◆ **Dataset entries**

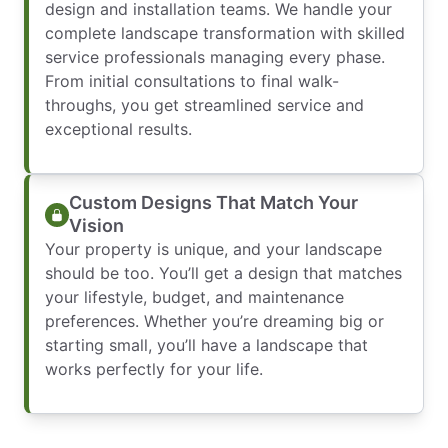
design and installation teams. We handle your
complete landscape transformation with skilled
service professionals managing every phase.
From initial consultations to final walk-
throughs, you get streamlined service and
exceptional results.
Custom Designs That Match Your
Vision
Your property is unique, and your landscape
should be too. You’ll get a design that matches
your lifestyle, budget, and maintenance
preferences. Whether you’re dreaming big or
starting small, you’ll have a landscape that
works perfectly for your life.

◆ **What to do**
What is needed is an exact copy of the lines from the one containing "Your property is unique, and your landscape" through the last line of the records, and nothing else.

◆ **Task answer**
Your property is unique, and your landscape
should be too. You’ll get a design that matches
your lifestyle, budget, and maintenance
preferences. Whether you’re dreaming big or
starting small, you’ll have a landscape that
works perfectly for your life.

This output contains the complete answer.